===== Excerpted data

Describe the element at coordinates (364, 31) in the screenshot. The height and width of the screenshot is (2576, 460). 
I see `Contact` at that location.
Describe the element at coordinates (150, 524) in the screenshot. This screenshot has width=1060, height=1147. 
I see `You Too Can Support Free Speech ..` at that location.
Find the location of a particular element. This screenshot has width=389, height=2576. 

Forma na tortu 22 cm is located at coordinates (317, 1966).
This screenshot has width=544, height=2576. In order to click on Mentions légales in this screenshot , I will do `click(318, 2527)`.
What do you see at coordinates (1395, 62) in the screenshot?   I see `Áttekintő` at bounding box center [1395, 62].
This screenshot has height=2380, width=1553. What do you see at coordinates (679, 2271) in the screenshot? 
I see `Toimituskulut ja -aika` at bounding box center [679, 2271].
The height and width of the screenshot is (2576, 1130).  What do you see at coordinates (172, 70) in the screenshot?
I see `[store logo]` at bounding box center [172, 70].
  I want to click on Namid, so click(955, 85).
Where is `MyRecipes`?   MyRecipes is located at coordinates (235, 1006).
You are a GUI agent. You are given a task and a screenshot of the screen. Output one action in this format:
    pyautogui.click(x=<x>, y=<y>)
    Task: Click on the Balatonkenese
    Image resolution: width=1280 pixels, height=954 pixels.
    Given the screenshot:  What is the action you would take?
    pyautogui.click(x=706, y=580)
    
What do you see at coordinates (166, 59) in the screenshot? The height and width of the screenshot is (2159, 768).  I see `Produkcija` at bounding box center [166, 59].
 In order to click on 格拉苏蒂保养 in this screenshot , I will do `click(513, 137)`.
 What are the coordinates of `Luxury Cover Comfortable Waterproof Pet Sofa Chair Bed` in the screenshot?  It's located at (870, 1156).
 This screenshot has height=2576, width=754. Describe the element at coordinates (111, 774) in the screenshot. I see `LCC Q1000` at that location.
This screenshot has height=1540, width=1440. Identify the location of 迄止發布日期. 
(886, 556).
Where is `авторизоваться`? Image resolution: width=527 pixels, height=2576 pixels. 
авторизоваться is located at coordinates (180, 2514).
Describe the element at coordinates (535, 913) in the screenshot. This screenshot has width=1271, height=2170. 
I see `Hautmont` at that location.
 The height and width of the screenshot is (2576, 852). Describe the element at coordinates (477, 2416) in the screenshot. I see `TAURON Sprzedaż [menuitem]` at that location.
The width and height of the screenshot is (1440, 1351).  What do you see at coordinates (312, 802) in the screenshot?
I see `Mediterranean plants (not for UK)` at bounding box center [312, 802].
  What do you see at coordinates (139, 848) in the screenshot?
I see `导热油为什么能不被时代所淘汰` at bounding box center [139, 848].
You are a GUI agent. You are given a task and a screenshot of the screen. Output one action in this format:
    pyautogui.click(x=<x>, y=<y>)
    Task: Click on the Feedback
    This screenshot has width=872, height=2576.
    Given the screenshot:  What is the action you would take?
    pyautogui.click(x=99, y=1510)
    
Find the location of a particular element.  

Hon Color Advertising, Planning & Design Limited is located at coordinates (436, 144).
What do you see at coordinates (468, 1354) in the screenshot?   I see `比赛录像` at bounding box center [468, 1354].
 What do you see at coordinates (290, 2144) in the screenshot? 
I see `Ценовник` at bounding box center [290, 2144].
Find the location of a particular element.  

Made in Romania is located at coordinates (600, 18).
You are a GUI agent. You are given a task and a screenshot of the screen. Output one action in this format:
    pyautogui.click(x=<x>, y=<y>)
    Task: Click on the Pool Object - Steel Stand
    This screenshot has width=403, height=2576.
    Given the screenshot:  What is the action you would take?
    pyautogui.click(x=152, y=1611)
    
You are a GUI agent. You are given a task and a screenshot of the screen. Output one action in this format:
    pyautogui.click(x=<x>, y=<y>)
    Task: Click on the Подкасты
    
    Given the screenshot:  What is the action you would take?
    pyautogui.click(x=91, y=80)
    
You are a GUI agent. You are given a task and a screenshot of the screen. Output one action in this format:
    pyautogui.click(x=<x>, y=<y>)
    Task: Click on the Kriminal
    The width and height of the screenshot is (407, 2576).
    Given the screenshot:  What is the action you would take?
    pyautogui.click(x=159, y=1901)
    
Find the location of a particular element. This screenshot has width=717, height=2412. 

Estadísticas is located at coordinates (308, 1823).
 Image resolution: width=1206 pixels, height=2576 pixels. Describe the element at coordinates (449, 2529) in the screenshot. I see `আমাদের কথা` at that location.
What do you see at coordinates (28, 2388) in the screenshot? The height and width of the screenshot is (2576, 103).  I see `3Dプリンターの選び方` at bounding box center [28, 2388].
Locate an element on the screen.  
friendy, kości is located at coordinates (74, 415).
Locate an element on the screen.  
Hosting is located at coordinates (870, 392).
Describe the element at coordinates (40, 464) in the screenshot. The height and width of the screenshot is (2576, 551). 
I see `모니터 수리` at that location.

==========

* _Your instructions_: Go line by line through the records and copy those that contain the word "will".

* _Written answer_:
This screenshot has width=544, height=2576. In order to click on Mentions légales in this screenshot , I will do `click(318, 2527)`.
 In order to click on 格拉苏蒂保养 in this screenshot , I will do `click(513, 137)`.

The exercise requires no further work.